* _TASK GOAL_: Leaving out the pictures, retype the lines from the top of the listing through the line with "Som navnet antyder, giver" exactly.

* _INPUT FOR THIS TASK_:
=== Section Start ===

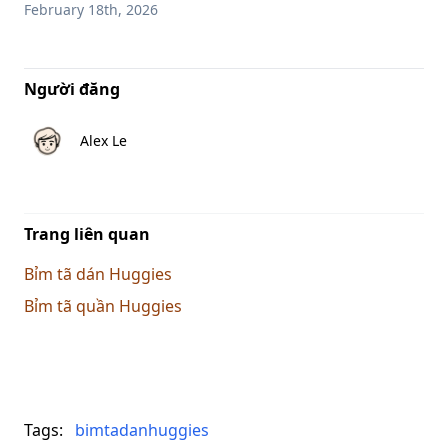
February 18th, 2026
Người đăng
Alex Le
Trang liên quan
Bỉm tã dán Huggies
Bỉm tã quần Huggies
Tags:
bimtadanhuggies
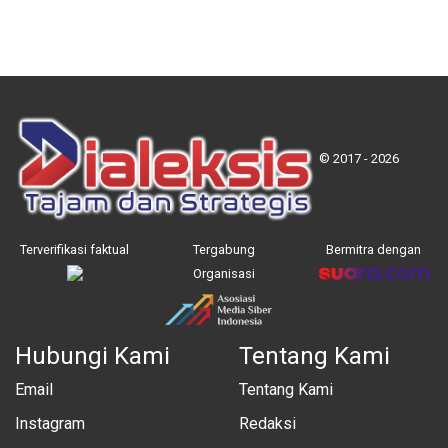
© 2017 - 2026
Terverifikasi faktual
Tergabung
Bermitra dengan
Organisasi
Hubungi Kami
Tentang Kami
Email
Tentang Kami
Instagram
Redaksi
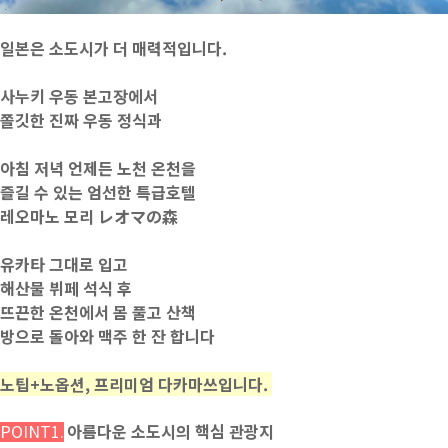
일본은 소도시가 더 매력적입니다.
사누키 우동 본고장에서
쫄깃한 진짜 우동 정식과
아침 저녁 언제든 노천 온천을
즐길 수 있는 엄선한 특급호텔
레오마노 모리 レオマの森
유카타 그대로 입고
해산물 뷔페 석식 후
뜨끈한 온천에서 몸 풀고 산책
방으로 돌아와 맥주 한 잔 합니다
노팁+노옵션, 프리미엄 다카마쓰입니다.
아름다운 소도시의 핵심 관광지
POINT1.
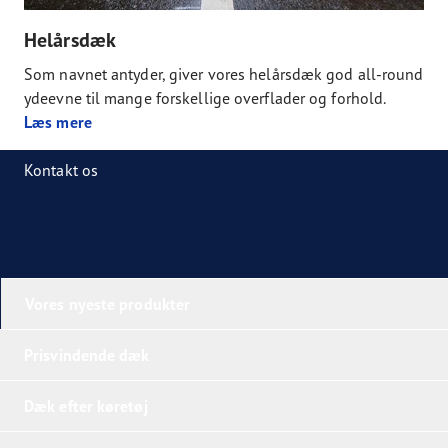
Helårsdæk
Som navnet antyder, giver vores helårsdæk god all-round
ydeevne til mange forskellige overflader og forhold.
Læs mere
Kontakt os
Vores nyeste produkter
Prisvindende dæk
Dæk efter køretøj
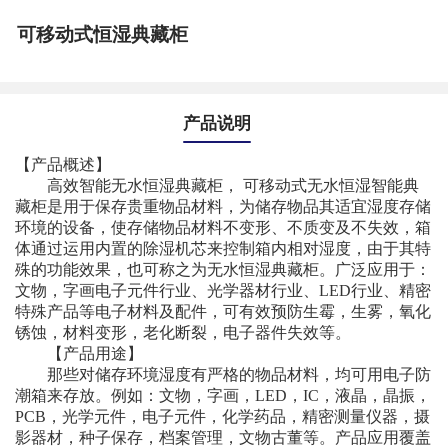
可移动式恒湿典藏柜
产品说明
【产品概述】
高效智能无水恒湿典藏柜， 可移动式无水恒湿智能典
藏柜是用于保存贵重物品材料，为储存物品其适宜湿度存储
环境的设备，使存储物品材料不变形、不质变及不失效，箱
体通过运用内置的除湿机芯来控制箱内相对湿度，由于其特
殊的功能效果，也可称之为无水恒湿典藏柜。广泛应用于：
文物，字画电子元件行业、光学器材行业、LED行业、精密
特殊产品等电子材料及配件，可有效预防生霉，生雾，氧化
锈蚀，材料变形，老化断裂，电子器件失效等。
【产品用途】
那些对储存环境湿度有严格的物品材料，均可用电子防
潮箱来存放。例如：文物，字画，LED，IC，液晶，晶振，
PCB，光学元件，电子元件，化学药品，精密测量仪器，摄
影器材，种子保存，档案管理，文物古董等。产品应用覆盖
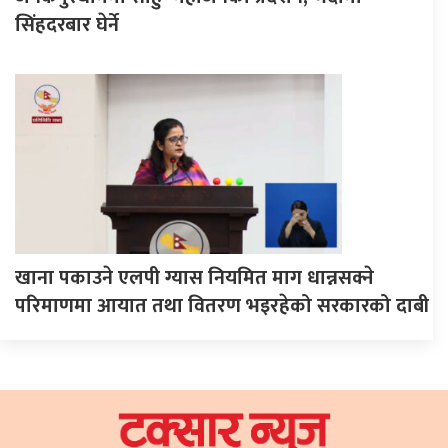
सिंहदरबार घेर्ने
खाना पकाउने एलपी ग्यास नियमित माग धान्नसक्ने
परिमाणमा आयात तथा वितरण भइरहेको सरकारको दाबी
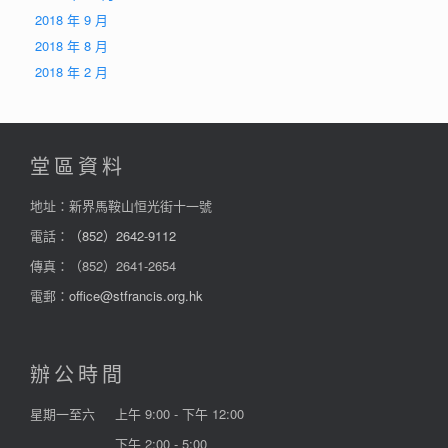
2018 年 9 月
2018 年 8 月
2018 年 2 月
堂區資料
地址：新界馬鞍山恒光街十一號
電話：
（852）2642-9112
傳真：（852）2641-2654
電郵：
office@stfrancis.org.hk
辦公時間
星期一至六
上午 9:00 - 下午 12:00
下午 2:00 - 5:00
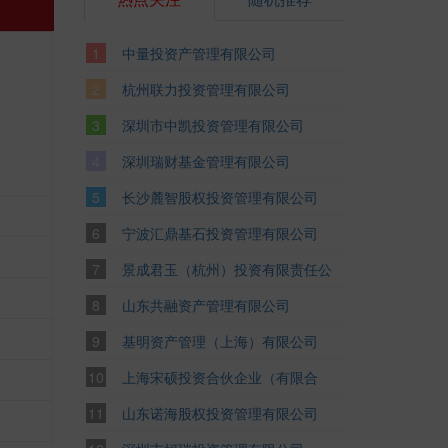
中量投资产管理有限公司
杭州联力投资管理有限公司
深圳市中凯投资管理有限公司
深圳瑞财基金管理有限公司
长沙麓智股权投资管理有限公司
宁波汇鼎基石投资管理有限公司
景成君玉（杭州）投资有限责任公
司
山东共融资产管理有限公司
基明资产管理（上海）有限公司
上海宋硕投资合伙企业（有限合
伙）
山东诺海股权投资管理有限公司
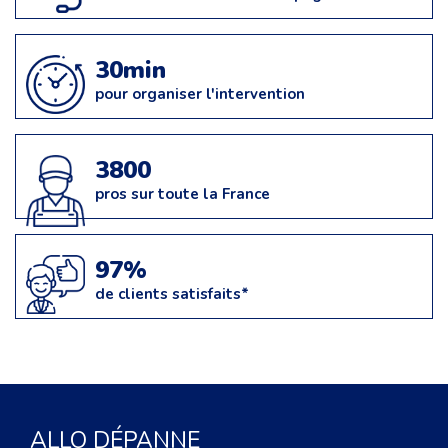
30min
pour organiser l'intervention
3800
pros sur toute la France
97%
de clients satisfaits*
ALLO DÉPANNE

=== Section End ===

* _EXERCISE SOLUTION_:
February 18th, 2026
Người đăng
Alex Le
Trang liên quan
Bỉm tã dán Huggies
Bỉm tã quần Huggies
Tags:
bimtadanhuggies
© 2017 - 2026
Terverifikasi faktual
Tergabung
Bermitra dengan
Organisasi
Hubungi Kami
Tentang Kami
Email
Tentang Kami
Instagram
Redaksi
일본은 소도시가 더 매력적입니다.
사누키 우동 본고장에서
쫄깃한 진짜 우동 정식과
아침 저녁 언제든 노천 온천을
즐길 수 있는 엄선한 특급호텔
레오마노 모리 レオマの森
유카타 그대로 입고
해산물 뷔페 석식 후
뜨끈한 온천에서 몸 풀고 산책
방으로 돌아와 맥주 한 잔 합니다
노팁+노옵션, 프리미엄 다카마쓰입니다.
아름다운 소도시의 핵심 관광지
POINT1.
Helårsdæk
Som navnet antyder, giver vores helårsdæk god all-round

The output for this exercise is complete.